Pero quedémonos con lo bueno antes de hablar de cosas que nos disgustan. Y lo bueno empieza con los protagonistas, espectaculares Silva, Casas y ese taxista salido de la nada al que llena de humanidad y conocimiento paranormal de aeropuerto el gran Jaime Ordóñez. Además, otro acierto habitual en el cine del director, otro acierto es la cercanía del primer acto, algo que sucedía sobre todo en sus primeras obras. Esa Puerta del Sol llena de trabajadores disfrazados pasando calor y repartidores de propaganda, mezclados con cuerpos de seguridad que hacen ronda, es el pan nuestro de cada día para quienes cruzamos la plaza un par de veces al día.

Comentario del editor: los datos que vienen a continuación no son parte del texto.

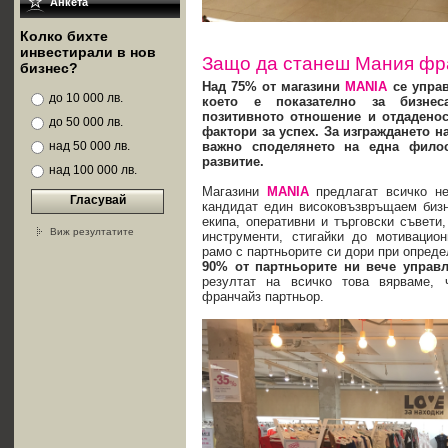
Анкета
Колко бихте
инвестирали в нов
Защо да станеш Мания фр
бизнес?
Над 75% от магазини
MANIA
се упра
до 10 000 лв.
което е показателно за бизнес
позитивното отношение и отдаденос
до 50 000 лв.
фактори за успех. За изграждането 
над 50 000 лв.
важно споделянето на една филос
развитие.
над 100 000 лв.
Магазини
MANIA
предлагат всичко н
Гласувай
кандидат един високовъзвръщаем бизн
екипа, оперативни и търговски съвети,
Виж резултатите
инструменти, стигайки до мотивацио
рамо с партньорите си дори при опреде
90% от партньорите ни вече управл
резултат на всичко това вярваме,
франчайз партньор.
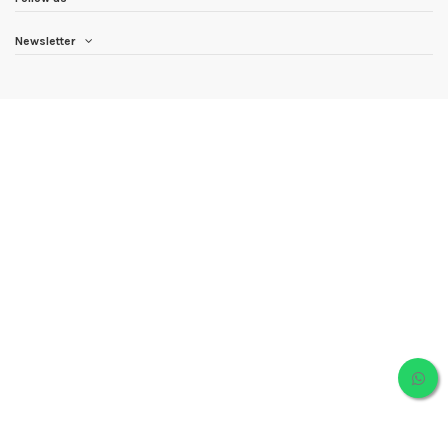
Newsletter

El ritmo no decae (casi) nunca y el intercambio verbal de esa primera parte a bordo del taxi es chispeante, a pesar de que en algún momento cueste entender alguna frase, pero no por problemas de dicción, no, solo por el barullo que hay montado en todo momento.
Las brujas, espléndidas. Pavez, Maura y Bang, tres generaciones de brujas en busca del fin de la humanidad tal como la conocemos. La ambientación y algunos secundarios están a la altura, como Javier Botet, siempre infalible. Y los créditos, fenomenales también.
Pero como es habitual en su cine, Las brujas de Zugarraurdi tiene sobredosis de todo. De lo bueno, también. Para empezar, una pareja de policías que aporta poco a la trama, al igual que otro buen puñado de secundarios que, a pesar de estar muy bien, como Villén, Areces o Segura, también Barranco, entorpecen el ritmo por momentos.
Y el tramo final, donde al director se le va de las manos el ya escaso temple de la cinta, se desmadra hasta cotas insospechadas. No lo digo por la resultona aparición de UNA COSA que funciona a las mil maravillas, lo digo por una pelea en los cielos horriblemente montada, imagino que por estar horriblemente rodada, que afea el clímax tanto como el desganado epílogo de la función.
Pero todas esas manchas no tiran por tierra el trabajo más fresco en muchos años de un director que debía volver a dar señales de vida. Y eso lo cumple con creces.